- **REQUIREMENT**: Transcribe the data exactly, omitting whatever pictures it holds.

- **INFORMATION SHOWN**:
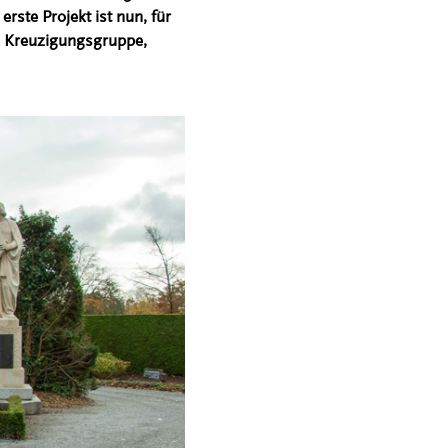
rste Projekt ist nun, für
ie Kreuzigungsgruppe,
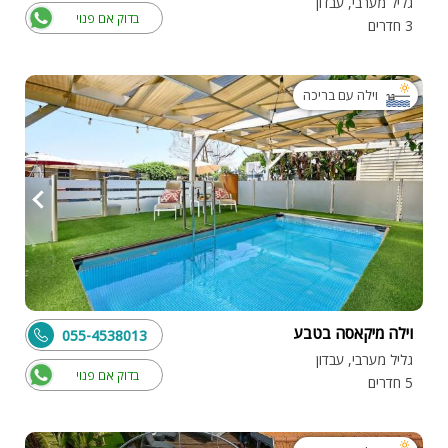
גליל מערבי, עבדון
בדוק אם פנוי
3 חדרים
וילה עם בריכה
וילה מיקאסה בטבע
055-4538013
גליל מערבי, עבדון
בדוק אם פנוי
5 חדרים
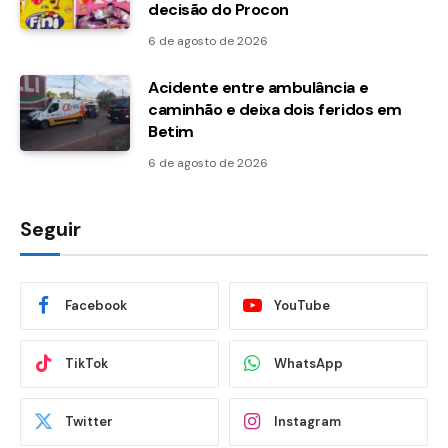
decisão do Procon
6 de agosto de 2026
Acidente entre ambulância e
caminhão e deixa dois feridos em
Betim
6 de agosto de 2026
Seguir
Facebook
YouTube
TikTok
WhatsApp
Twitter
Instagram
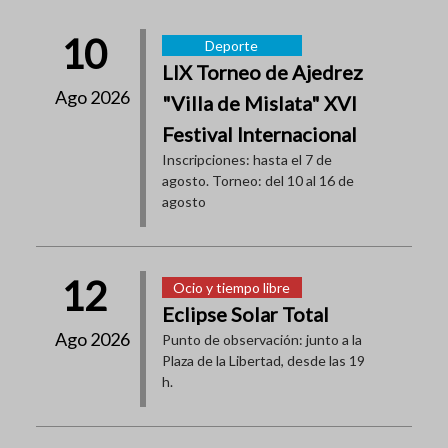
10
Deporte
LIX Torneo de Ajedrez
Ago 2026
"Villa de Mislata" XVI
Festival Internacional
Inscripciones: hasta el 7 de
agosto. Torneo: del 10 al 16 de
agosto
12
Ocio y tiempo libre
Eclipse Solar Total
Ago 2026
Punto de observación: junto a la
Plaza de la Libertad, desde las 19
h.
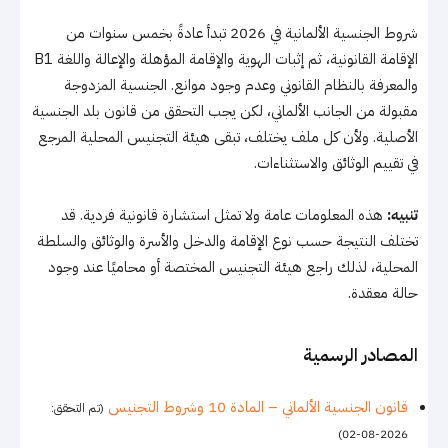
شروط الجنسية الألمانية في 2026 تبدأ عادةً بخمس سنوات من
الإقامة القانونية، ثم إثبات الهوية والإقامة المؤهلة والإعالة واللغة B1
والمعرفة بالنظام القانوني وعدم وجود موانع. الجنسية المزدوجة
مقبولة من الجانب الألماني، لكن يجب التحقق من قانون بلد الجنسية
الأصلية. ولأن كل ملف يختلف، تبقى هيئة التجنيس المحلية المرجع
في تقييم الوثائق والاستثناءات.
تنبيه:
هذه المعلومات عامة ولا تمثل استشارة قانونية فردية. قد
تختلف النتيجة حسب نوع الإقامة والدخل والأسرة والوثائق والسلطة
المحلية، لذلك راجع هيئة التجنيس المختصة أو محاميًا عند وجود
حالة معقدة.
المصادر الرسمية
قانون الجنسية الألماني – المادة 10 وشروط التجنيس
(تم التحقق:
2026-08-02)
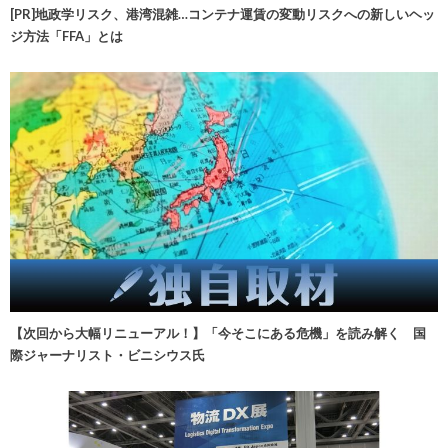
[PR]地政学リスク、港湾混雑…コンテナ運賃の変動リスクへの新しいヘッ
ジ方法「FFA」とは
【次回から大幅リニューアル！】「今そこにある危機」を読み解く 国
際ジャーナリスト・ビニシウス氏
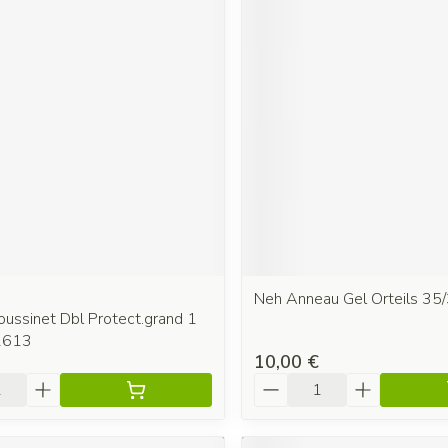
Neh Anneau Gel Orteils 35/
oussinet Dbl Protect.grand 1
2613
10,00 €
é
Quantité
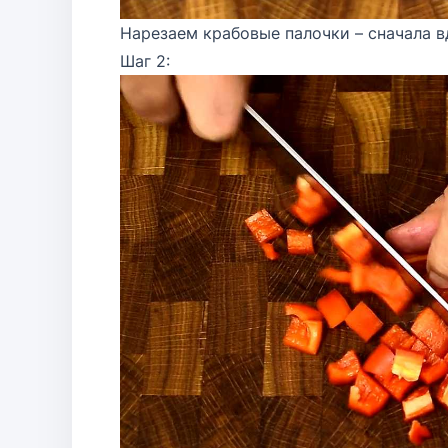
Нарезаем крабовые палочки – сначала в
Шаг 2:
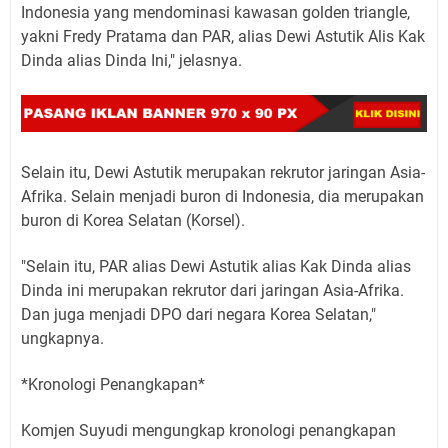
Indonesia yang mendominasi kawasan golden triangle,
yakni Fredy Pratama dan PAR, alias Dewi Astutik Alis Kak
Dinda alias Dinda Ini," jelasnya.
Selain itu, Dewi Astutik merupakan rekrutor jaringan Asia-
Afrika. Selain menjadi buron di Indonesia, dia merupakan
buron di Korea Selatan (Korsel).
"Selain itu, PAR alias Dewi Astutik alias Kak Dinda alias
Dinda ini merupakan rekrutor dari jaringan Asia-Afrika.
Dan juga menjadi DPO dari negara Korea Selatan,"
ungkapnya.
*Kronologi Penangkapan*
Komjen Suyudi mengungkap kronologi penangkapan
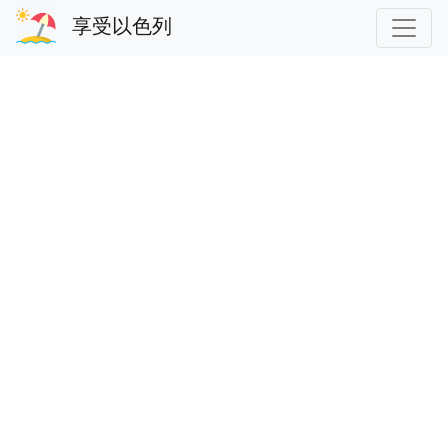
享受以色列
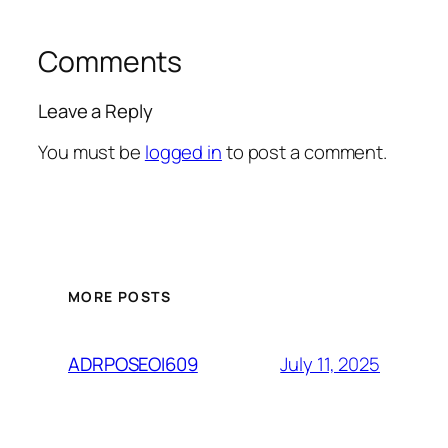
Comments
Leave a Reply
You must be
logged in
to post a comment.
MORE POSTS
July 11, 2025
ADRPOSEOI609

- **TASK RESULT**:
rste Projekt ist nun, für
ie Kreuzigungsgruppe,
גליל מערבי, עבדון
בדוק אם פנוי
3 חדרים
וילה עם בריכה
וילה מיקאסה בטבע
055-4538013
גליל מערבי, עבדון
בדוק אם פנוי
5 חדרים
decisão do Procon
6 de agosto de 2026
Acidente entre ambulância e
caminhão e deixa dois feridos em
Betim
6 de agosto de 2026
Seguir
Facebook
YouTube
TikTok
WhatsApp
Twitter
Instagram
10
Deporte
LIX Torneo de Ajedrez
Ago 2026
"Villa de Mislata" XVI
Festival Internacional
Inscripciones: hasta el 7 de
agosto. Torneo: del 10 al 16 de
agosto
12
Ocio y tiempo libre
Eclipse Solar Total
Ago 2026
Punto de observación: junto a la
Plaza de la Libertad, desde las 19
h.
شروط الجنسية الألمانية في 2026 تبدأ عادةً بخمس سنوات من
الإقامة القانونية، ثم إثبات الهوية والإقامة المؤهلة والإعالة واللغة B1
والمعرفة بالنظام القانوني وعدم وجود موانع. الجنسية المزدوجة
مقبولة من الجانب الألماني، لكن يجب التحقق من قانون بلد الجنسية
الأصلية. ولأن كل ملف يختلف، تبقى هيئة التجنيس المحلية المرجع
في تقييم الوثائق والاستثناءات.
تنبيه:
هذه المعلومات عامة ولا تمثل استشارة قانونية فردية. قد
تختلف النتيجة حسب نوع الإقامة والدخل والأسرة والوثائق والسلطة
المحلية، لذلك راجع هيئة التجنيس المختصة أو محاميًا عند وجود
حالة معقدة.
المصادر الرسمية
قانون الجنسية الألماني – المادة 10 وشروط التجنيس
(تم التحقق:
2026-08-02)
[PR]地政学リスク、港湾混雑…コンテナ運賃の変動リスクへの新しいヘッ
ジ方法「FFA」とは
【次回から大幅リニューアル！】「今そこにある危機」を読み解く 国
際ジャーナリスト・ビニシウス氏
Neh Anneau Gel Orteils 35/
oussinet Dbl Protect.grand 1
2613
10,00 €
é
Quantité
Нарезаем крабовые палочки – сначала в
Шаг 2:
Indonesia yang mendominasi kawasan golden triangle,
yakni Fredy Pratama dan PAR, alias Dewi Astutik Alis Kak
Dinda alias Dinda Ini," jelasnya.
Selain itu, Dewi Astutik merupakan rekrutor jaringan Asia-
Afrika. Selain menjadi buron di Indonesia, dia merupakan
buron di Korea Selatan (Korsel).
"Selain itu, PAR alias Dewi Astutik alias Kak Dinda alias
Dinda ini merupakan rekrutor dari jaringan Asia-Afrika.
Dan juga menjadi DPO dari negara Korea Selatan,"
ungkapnya.
*Kronologi Penangkapan*
Komjen Suyudi mengungkap kronologi penangkapan
享受以色列
Comments
Leave a Reply
You must be
logged in
to post a comment.
MORE POSTS
July 11, 2025
ADRPOSEOI609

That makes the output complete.